Micro-managing the motions of the fingers by micro-managing time
September 17, 2018
When playing we are lulled into a sense that we make one physical motion for every note we play. That, however, leaves out many subtle motions we make before we play a note and while we hold a note (even if the note is brief).
I wanted to call Irving’s attention to motions that take place so rapidly that we are unaware of them, but at the same time are motions that are critical to the successful execution of the connection from the current note to the next note.
As an example we used the “Revolutionary” Etude (Chopin’s op 10 / 12).
The first four notes in the left hand at the beginning of the piece (A-flat, G, F, D in the octave of middle C). We used the fingering 2 1 2 4.

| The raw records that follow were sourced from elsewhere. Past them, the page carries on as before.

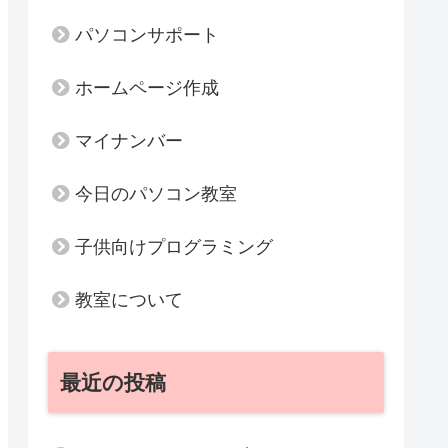
パソコンサポート
ホームページ作成
マイナンバー
今日のパソコン教室
子供向けプログラミング
教室について
最近の投稿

I raised these questions for Irving. They were rhetorical in the sense that I did not want a verbal answer, but wanted him to be aware of what he was doing physically from instant to instant in time.
-At what exact instant does the thumb start moving under the second finger on its way towards the F.
-At what exact moment does the second finger, in turn, start its motion leftwards to pass over the thumb (the latter now being on F).
When our awareness re-sets itself only one to three times per second, we sometimes we ‘lump’ together certain physical motions. We assume that they either will occur together, or one right after the other. This is often too vague a description of what goes on in our hands. Smoothness is something that exists to the finest perceivable granularity in time. The smoothness of the execution of a group of notes depends on the exact moment during that execution when one particular component of the motion begins relative when another component begins.
Note, too, that the exact proportion of when these timings occur will probably need to change if you change the tempo. Sometimes one of the components does not make this adaptation, and the group is spoiled.
We can call the above an example of “finger ergonomics”.